Collected data
/---
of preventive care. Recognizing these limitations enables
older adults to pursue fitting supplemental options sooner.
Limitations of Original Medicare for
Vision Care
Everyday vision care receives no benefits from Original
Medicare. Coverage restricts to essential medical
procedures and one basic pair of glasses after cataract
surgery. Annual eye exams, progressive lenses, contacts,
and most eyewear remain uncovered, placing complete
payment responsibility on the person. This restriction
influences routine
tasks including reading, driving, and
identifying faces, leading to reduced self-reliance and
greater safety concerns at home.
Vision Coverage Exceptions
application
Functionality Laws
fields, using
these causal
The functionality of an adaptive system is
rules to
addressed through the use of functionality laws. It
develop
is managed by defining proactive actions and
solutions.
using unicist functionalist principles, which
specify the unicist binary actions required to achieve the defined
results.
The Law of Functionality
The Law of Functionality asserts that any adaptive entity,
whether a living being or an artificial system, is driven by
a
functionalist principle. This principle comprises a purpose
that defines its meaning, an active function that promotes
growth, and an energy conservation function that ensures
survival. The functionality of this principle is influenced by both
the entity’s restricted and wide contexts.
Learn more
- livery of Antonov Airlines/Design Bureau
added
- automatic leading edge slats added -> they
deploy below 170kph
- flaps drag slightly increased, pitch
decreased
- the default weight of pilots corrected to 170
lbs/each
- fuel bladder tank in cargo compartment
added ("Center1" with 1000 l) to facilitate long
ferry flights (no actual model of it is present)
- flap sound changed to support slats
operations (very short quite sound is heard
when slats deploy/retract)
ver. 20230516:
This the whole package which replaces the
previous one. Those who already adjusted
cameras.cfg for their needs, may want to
\---
/---
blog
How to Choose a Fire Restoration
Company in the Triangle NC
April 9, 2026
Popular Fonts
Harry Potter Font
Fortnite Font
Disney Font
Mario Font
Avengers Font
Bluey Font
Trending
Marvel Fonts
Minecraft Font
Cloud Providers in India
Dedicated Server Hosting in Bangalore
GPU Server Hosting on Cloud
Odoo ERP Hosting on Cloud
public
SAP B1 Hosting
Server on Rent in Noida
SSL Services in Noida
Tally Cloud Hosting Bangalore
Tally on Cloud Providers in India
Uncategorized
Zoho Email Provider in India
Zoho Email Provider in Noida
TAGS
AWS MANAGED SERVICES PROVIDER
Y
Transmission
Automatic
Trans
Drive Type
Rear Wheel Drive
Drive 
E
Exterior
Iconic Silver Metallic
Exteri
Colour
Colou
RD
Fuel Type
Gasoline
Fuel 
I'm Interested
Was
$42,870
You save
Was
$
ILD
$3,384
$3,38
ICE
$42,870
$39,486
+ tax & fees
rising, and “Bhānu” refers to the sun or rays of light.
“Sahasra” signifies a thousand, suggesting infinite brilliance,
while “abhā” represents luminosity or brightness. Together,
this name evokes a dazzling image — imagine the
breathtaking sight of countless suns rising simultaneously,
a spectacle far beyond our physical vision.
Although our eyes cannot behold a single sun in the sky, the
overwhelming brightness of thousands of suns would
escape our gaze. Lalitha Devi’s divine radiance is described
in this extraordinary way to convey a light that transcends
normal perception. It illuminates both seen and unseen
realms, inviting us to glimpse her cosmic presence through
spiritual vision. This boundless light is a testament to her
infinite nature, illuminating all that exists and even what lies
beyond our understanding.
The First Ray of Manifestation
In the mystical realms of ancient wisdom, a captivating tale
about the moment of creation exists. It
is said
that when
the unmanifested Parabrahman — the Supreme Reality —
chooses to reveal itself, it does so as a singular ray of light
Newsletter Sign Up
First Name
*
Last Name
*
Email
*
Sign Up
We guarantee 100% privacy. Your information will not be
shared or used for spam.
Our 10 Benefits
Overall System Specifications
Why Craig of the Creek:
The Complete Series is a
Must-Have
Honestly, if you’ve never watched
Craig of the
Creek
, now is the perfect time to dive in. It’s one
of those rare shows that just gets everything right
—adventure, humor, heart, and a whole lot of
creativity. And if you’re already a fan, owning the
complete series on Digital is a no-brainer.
\---
/---
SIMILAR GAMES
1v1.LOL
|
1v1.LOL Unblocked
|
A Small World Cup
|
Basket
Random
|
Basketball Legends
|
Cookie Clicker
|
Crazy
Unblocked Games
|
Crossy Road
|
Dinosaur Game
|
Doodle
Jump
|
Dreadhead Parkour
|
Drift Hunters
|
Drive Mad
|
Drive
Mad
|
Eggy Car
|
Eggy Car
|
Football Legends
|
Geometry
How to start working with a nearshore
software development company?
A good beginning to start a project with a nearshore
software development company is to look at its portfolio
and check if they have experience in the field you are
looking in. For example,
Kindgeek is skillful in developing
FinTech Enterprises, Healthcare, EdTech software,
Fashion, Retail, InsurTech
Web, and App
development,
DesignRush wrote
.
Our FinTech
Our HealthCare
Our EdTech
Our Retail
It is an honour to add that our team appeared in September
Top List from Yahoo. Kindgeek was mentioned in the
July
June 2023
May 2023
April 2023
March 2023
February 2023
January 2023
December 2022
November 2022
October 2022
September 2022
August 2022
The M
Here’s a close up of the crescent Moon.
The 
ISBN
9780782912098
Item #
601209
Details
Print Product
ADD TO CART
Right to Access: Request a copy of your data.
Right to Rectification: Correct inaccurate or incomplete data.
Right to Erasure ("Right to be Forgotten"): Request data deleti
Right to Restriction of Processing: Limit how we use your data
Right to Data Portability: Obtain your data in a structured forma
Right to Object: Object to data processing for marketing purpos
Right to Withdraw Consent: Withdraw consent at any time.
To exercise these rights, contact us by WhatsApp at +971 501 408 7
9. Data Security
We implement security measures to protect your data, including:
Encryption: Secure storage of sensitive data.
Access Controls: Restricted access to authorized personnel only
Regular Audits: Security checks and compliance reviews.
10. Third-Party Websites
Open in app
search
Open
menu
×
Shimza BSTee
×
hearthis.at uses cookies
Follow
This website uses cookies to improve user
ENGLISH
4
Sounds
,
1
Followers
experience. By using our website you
\---
*TASK ITEM:* Above are the records. Copy the lines beginning at the one that has "October 2022" and ending with the one that has "Right to Withdraw", unchanged.

*OUTPUT BELOW:*
October 2022
September 2022
August 2022
The M
Here’s a close up of the crescent Moon.
The 
ISBN
9780782912098
Item #
601209
Details
Print Product
ADD TO CART
Right to Access: Request a copy of your data.
Right to Rectification: Correct inaccurate or incomplete data.
Right to Erasure ("Right to be Forgotten"): Request data deleti
Right to Restriction of Processing: Limit how we use your data
Right to Data Portability: Obtain your data in a structured forma
Right to Object: Object to data processing for marketing purpos
Right to Withdraw Consent: Withdraw consent at any time.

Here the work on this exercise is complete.